Debe resaltarse que los conciliábulos, las órdenes y contraórdenes, así como la resolución definitiva sobre el sostenerse en Boquerón, fueron realizados y aprobados sin consultar ni una sola vez con el capitán general del Ejército.
La caída en manos paraguayas del emblemático fortín ocasionó el cruel despertar de Bolivia a la realidad de una contienda que muchos la daban por fácilmente ganable, acabando así con la errada idea sobre el real potencial de nuestro ejército y la supuesta inferioridad del enemigo. Pero, sus consecuencias no quedaron ahí; esa pérdida tuvo profundas repercusiones, como si de un terremoto moral se tratara, cuyas ondas expansivas se sintieron hasta el fin mismo de la contienda con el Paraguay. Como indica un historiador: “La caída de Boquerón no produjo el derrumbamiento del gobierno de Salamanca, como muchos esperaban, pero en cambio conmovió hasta sus cimientos la relación entre civiles y militares en el país del Altiplano” (Zook, La conducción de la guerra del Chaco: 148).

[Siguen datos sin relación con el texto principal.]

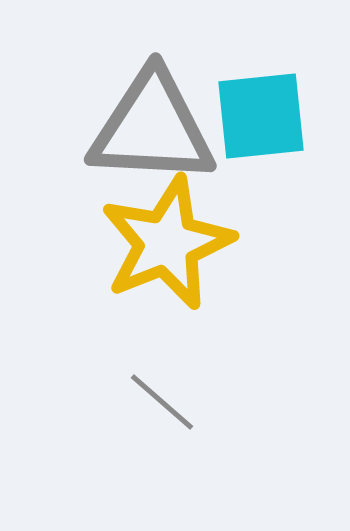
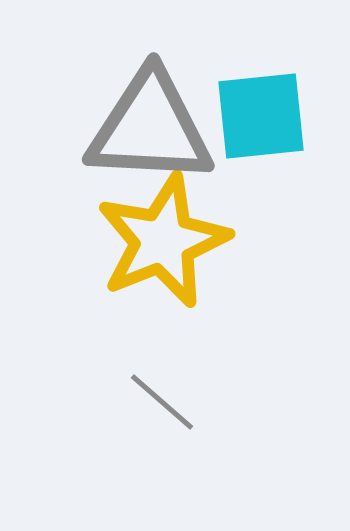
gray triangle: moved 2 px left
yellow star: moved 4 px left, 2 px up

En ese momento tan delicado para el devenir patrio, llama la atención el desgraciado contraste que se aprecia en la acción de los políticos en los países contendientes. Mientras Salamanca sufrió una intransigente oposición, la que no se avino a razones para unir las fuerzas opositoras a las del gobierno y enfrentar juntos la amenaza externa, en el Paraguay los partidos políticos no dudaron en dar su unánime y firme respaldo al Presidente Ayala en la conducción política, militar y diplomática de su patria en guerra; asimismo, el ejército mantuvo siempre un respeto absoluto a la línea de mando, que empezaba en el primer mandatario de esa nación.
Por su parte, los mandos militares bolivianos, urgidos de justificar sus desaciertos, no tardaron en achacar al Poder Ejecutivo la responsabilidad por su fracaso, que prevalecería y se haría más notoria conforme pasaron los meses de la contienda bélica. Comenzando con un intento de levantamiento a principios de octubre de 1932 y culminando con el Corralito de Villamontes de noviembre del 34, esas actitudes se mantuvieron hasta prácticamente el fin de la guerra.
Raúl Rivero es economista y escritor.